━━ Exercise data ━━
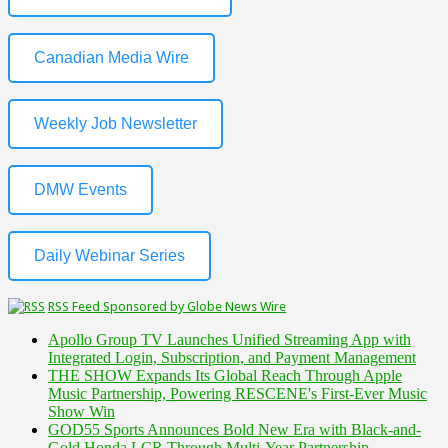
Canadian Media Wire
Weekly Job Newsletter
DMW Events
Daily Webinar Series
RSS Feed Sponsored by Globe News Wire
Apollo Group TV Launches Unified Streaming App with
Integrated Login, Subscription, and Payment Management
THE SHOW Expands Its Global Reach Through Apple
Music Partnership, Powering RESCENE's First-Ever Music
Show Win
GOD55 Sports Announces Bold New Era with Black-and-
Gold Honda LCR Through Multi-Year Partnership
━━━
**Work task**
The required output is every line above that contains the string "Through".

**Response for this exercise**
THE SHOW Expands Its Global Reach Through Apple
Gold Honda LCR Through Multi-Year Partnership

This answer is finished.